═══ Source records ═══

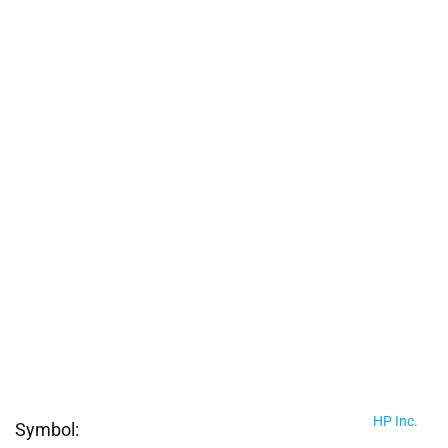
HP Inc.
Symbol:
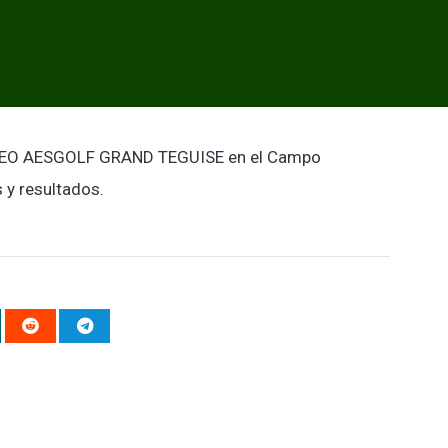
OFEO AESGOLF GRAND TEGUISE en el Campo
 y resultados.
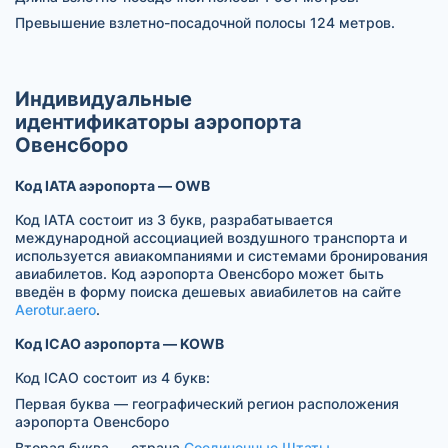
Превышение взлетно-посадочной полосы 124 метров.
Индивидуальные
идентификаторы аэропорта
Овенсборо
Код IATA аэропорта — OWB
Код IATA состоит из 3 букв, разрабатывается
международной ассоциацией воздушного транспорта и
используется авиакомпаниями и системами бронирования
авиабилетов. Код аэропорта Овенсборо может быть
введён в форму поиска дешевых авиабилетов на сайте
Aerotur.aero
.
Код ICAO аэропорта — KOWB
Код ICAO состоит из 4 букв:
Первая буква — географический регион расположения
аэропорта Овенсборо
Вторая буква — страна
Соединенные Штаты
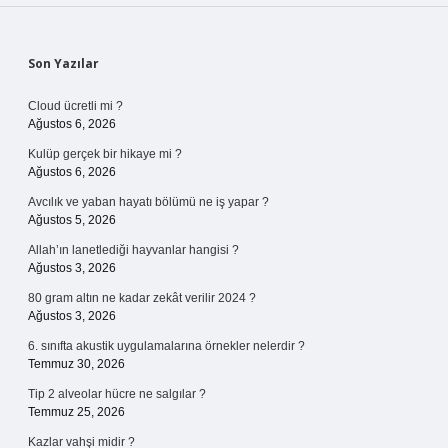
Sidebar
Son Yazılar
Cloud ücretli mi ?
Ağustos 6, 2026
Kulüp gerçek bir hikaye mi ?
Ağustos 6, 2026
Avcılık ve yaban hayatı bölümü ne iş yapar ?
Ağustos 5, 2026
Allah’ın lanetlediği hayvanlar hangisi ?
Ağustos 3, 2026
80 gram altın ne kadar zekât verilir 2024 ?
Ağustos 3, 2026
6. sınıfta akustik uygulamalarına örnekler nelerdir ?
Temmuz 30, 2026
Tip 2 alveolar hücre ne salgılar ?
Temmuz 25, 2026
Kazlar vahşi midir ?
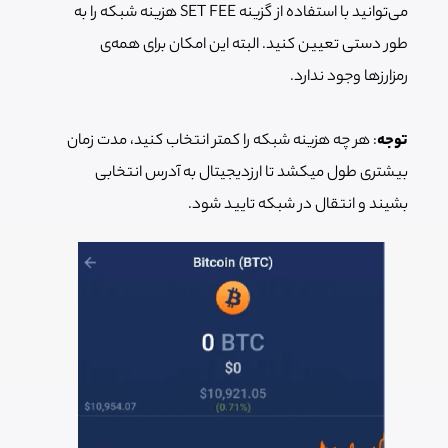
می‌توانید با استفاده از گزینه SET FEE هزینه شبکه را به
طور دستی تعیین کنید. البته این امکان برای همه‌ی
رمزارزها وجود ندارد.
توجه
: هر چه هزینه شبکه را کمتر انتخاب کنید، مدت زمان
بیشتری طول میکشد تا ارزدیجیتال به آدرس انتخابی
بشیند و انتقال در شبکه تایید شود.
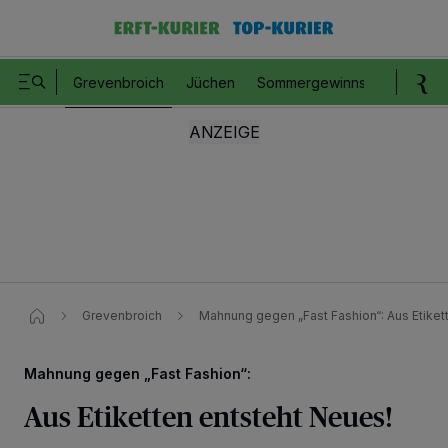
Grevenbroich
Jüchen
Sommergewinnspiel
Romm
Grevenbroich
Mahnung gegen „Fast Fashion“:​ Aus Etiket
Mahnung gegen „Fast Fashion“:
Aus Etiketten entsteht Neues!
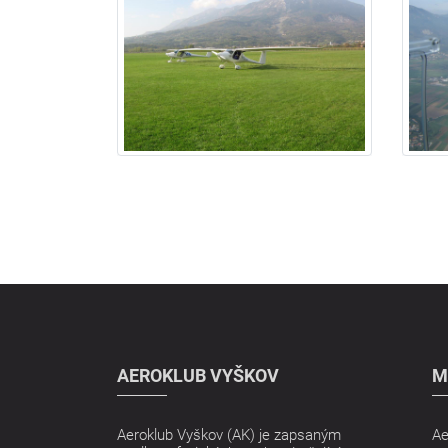
AEROKLUB VYŠKOV
M
Aeroklub Vyškov (AK) je zapsaným
Ae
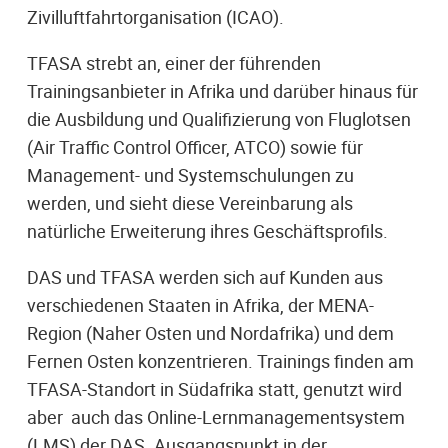
Zivilluftfahrtorganisation (ICAO).
TFASA strebt an, einer der führenden
Trainingsanbieter in Afrika und darüber hinaus für
die Ausbildung und Qualifizierung von Fluglotsen
(Air Traffic Control Officer, ATCO) sowie für
Management- und Systemschulungen zu
werden, und sieht diese Vereinbarung als
natürliche Erweiterung ihres Geschäftsprofils.
DAS und TFASA werden sich auf Kunden aus
verschiedenen Staaten in Afrika, der MENA-
Region (Naher Osten und Nordafrika) und dem
Fernen Osten konzentrieren. Trainings finden am
TFASA-Standort in Südafrika statt, genutzt wird
aber auch das Online-Lernmanagementsystem
(LMS) der DAS. Ausgangspunkt in der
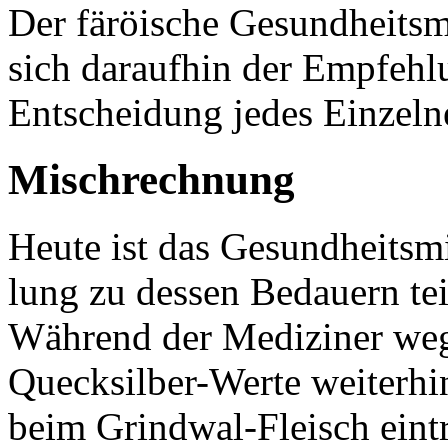
Der färöische Gesundheitsm
sich daraufhin der Empfehlu
Entscheidung jedes Einzeln
Mischrechnung
Heute ist das Gesundheits
lung zu dessen Bedauern tei
Während der Mediziner weg
Quecksilber-Werte weiterhi
beim Grindwal-Fleisch eint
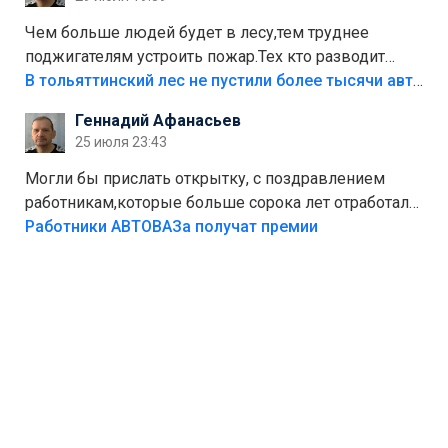
украли.
Чем больше людей будет в лесу,тем труднее
поджигателям устроить пожар.Тех кто разводит
костры,тех надо безбожно штрафовать.Камер полно
В тольяттинский лес не пустили более тысячи автомобилей
стоит,почему водители всё равно едут в лес?
Геннадий Афанасьев
Штрафы мизерные.
25 июля 23:43
Могли бы прислать открытку, с поздравлением
работникам,которые больше сорока лет отработали
на предприятии.
Работники АВТОВАЗа получат премии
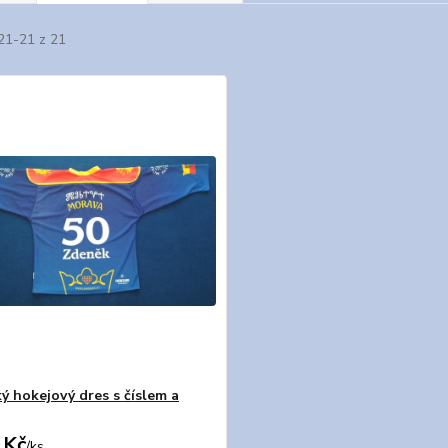
21-21 z 21
ý hokejový dres s číslem a
 Kč
/
ks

═══

▶ What is expected
Write out the data above in full and exactly, but without the pictures.

▶ Exercise response
HP Inc.
Symbol:
OFEO AESGOLF GRAND TEGUISE en el Campo
 y resultados.
Превышение взлетно-посадочной полосы 124 метров.
Индивидуальные
идентификаторы аэропорта
Овенсборо
Код IATA аэропорта — OWB
Код IATA состоит из 3 букв, разрабатывается
международной ассоциацией воздушного транспорта и
используется авиакомпаниями и системами бронирования
авиабилетов. Код аэропорта Овенсборо может быть
введён в форму поиска дешевых авиабилетов на сайте
Aerotur.aero
.
Код ICAO аэропорта — KOWB
Код ICAO состоит из 4 букв:
Первая буква — географический регион расположения
аэропорта Овенсборо
Вторая буква — страна
Соединенные Штаты
Sidebar
Son Yazılar
Cloud ücretli mi ?
Ağustos 6, 2026
Kulüp gerçek bir hikaye mi ?
Ağustos 6, 2026
Avcılık ve yaban hayatı bölümü ne iş yapar ?
Ağustos 5, 2026
Allah’ın lanetlediği hayvanlar hangisi ?
Ağustos 3, 2026
80 gram altın ne kadar zekât verilir 2024 ?
Ağustos 3, 2026
6. sınıfta akustik uygulamalarına örnekler nelerdir ?
Temmuz 30, 2026
Tip 2 alveolar hücre ne salgılar ?
Temmuz 25, 2026
Kazlar vahşi midir ?
می‌توانید با استفاده از گزینه SET FEE هزینه شبکه را به
طور دستی تعیین کنید. البته این امکان برای همه‌ی
رمزارزها وجود ندارد.
توجه
: هر چه هزینه شبکه را کمتر انتخاب کنید، مدت زمان
بیشتری طول میکشد تا ارزدیجیتال به آدرس انتخابی
بشیند و انتقال در شبکه تایید شود.
Grevenbroich
Jüchen
Sommergewinnspiel
Romm
Grevenbroich
Mahnung gegen „Fast Fashion“:​ Aus Etiket
Mahnung gegen „Fast Fashion“:
Aus Etiketten entsteht Neues!
AEROKLUB VYŠKOV
M
Aeroklub Vyškov (AK) je zapsaným
Ae
Zivilluftfahrtorganisation (ICAO).
TFASA strebt an, einer der führenden
Trainingsanbieter in Afrika und darüber hinaus für
die Ausbildung und Qualifizierung von Fluglotsen
(Air Traffic Control Officer, ATCO) sowie für
Management- und Systemschulungen zu
werden, und sieht diese Vereinbarung als
natürliche Erweiterung ihres Geschäftsprofils.
DAS und TFASA werden sich auf Kunden aus
verschiedenen Staaten in Afrika, der MENA-
Region (Naher Osten und Nordafrika) und dem
Fernen Osten konzentrieren. Trainings finden am
TFASA-Standort in Südafrika statt, genutzt wird
aber auch das Online-Lernmanagementsystem
(LMS) der DAS. Ausgangspunkt in der
Der färöische Gesundheitsm
sich daraufhin der Empfehlu
Entscheidung jedes Einzeln
Mischrechnung
Heute ist das Gesundheits
lung zu dessen Bedauern tei
Während der Mediziner weg
Quecksilber-Werte weiterhi
beim Grindwal-Fleisch eint
украли.
Чем больше людей будет в лесу,тем труднее
поджигателям устроить пожар.Тех кто разводит
костры,тех надо безбожно штрафовать.Камер полно
В тольяттинский лес не пустили более тысячи автомобилей
стоит,почему водители всё равно едут в лес?
Геннадий Афанасьев
Штрафы мизерные.
25 июля 23:43
Могли бы прислать открытку, с поздравлением
работникам,которые больше сорока лет отработали
на предприятии.
Работники АВТОВАЗа получат премии
21-21 z 21
ý hokejový dres s číslem a
 Kč
/
ks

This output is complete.